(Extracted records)
((

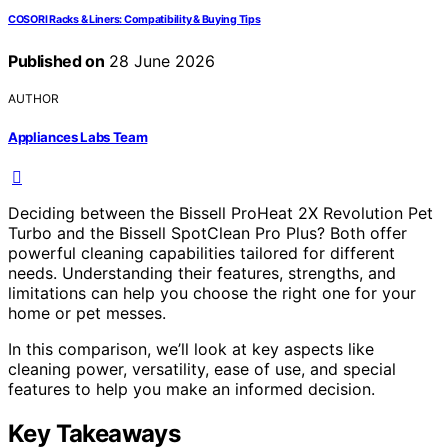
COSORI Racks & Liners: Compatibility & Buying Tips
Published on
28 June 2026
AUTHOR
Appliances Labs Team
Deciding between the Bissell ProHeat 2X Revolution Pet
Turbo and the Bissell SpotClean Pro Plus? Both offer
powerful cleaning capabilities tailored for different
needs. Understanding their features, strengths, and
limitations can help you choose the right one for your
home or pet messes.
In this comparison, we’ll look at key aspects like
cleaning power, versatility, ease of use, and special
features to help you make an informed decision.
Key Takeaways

))
((

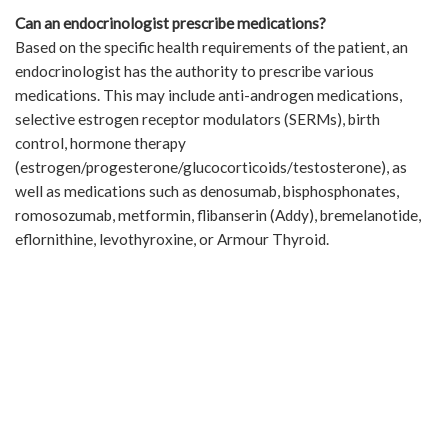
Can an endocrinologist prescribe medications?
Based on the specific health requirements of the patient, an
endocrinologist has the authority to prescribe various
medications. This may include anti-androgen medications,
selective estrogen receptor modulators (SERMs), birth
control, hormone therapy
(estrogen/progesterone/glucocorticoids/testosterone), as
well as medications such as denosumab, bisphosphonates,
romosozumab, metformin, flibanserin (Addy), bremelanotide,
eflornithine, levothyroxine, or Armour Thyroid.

))

The task
Which lines above carry the string "estrogen"? Copy those lines.

Exercise output
selective estrogen receptor modulators (SERMs), birth
(estrogen/progesterone/glucocorticoids/testosterone), as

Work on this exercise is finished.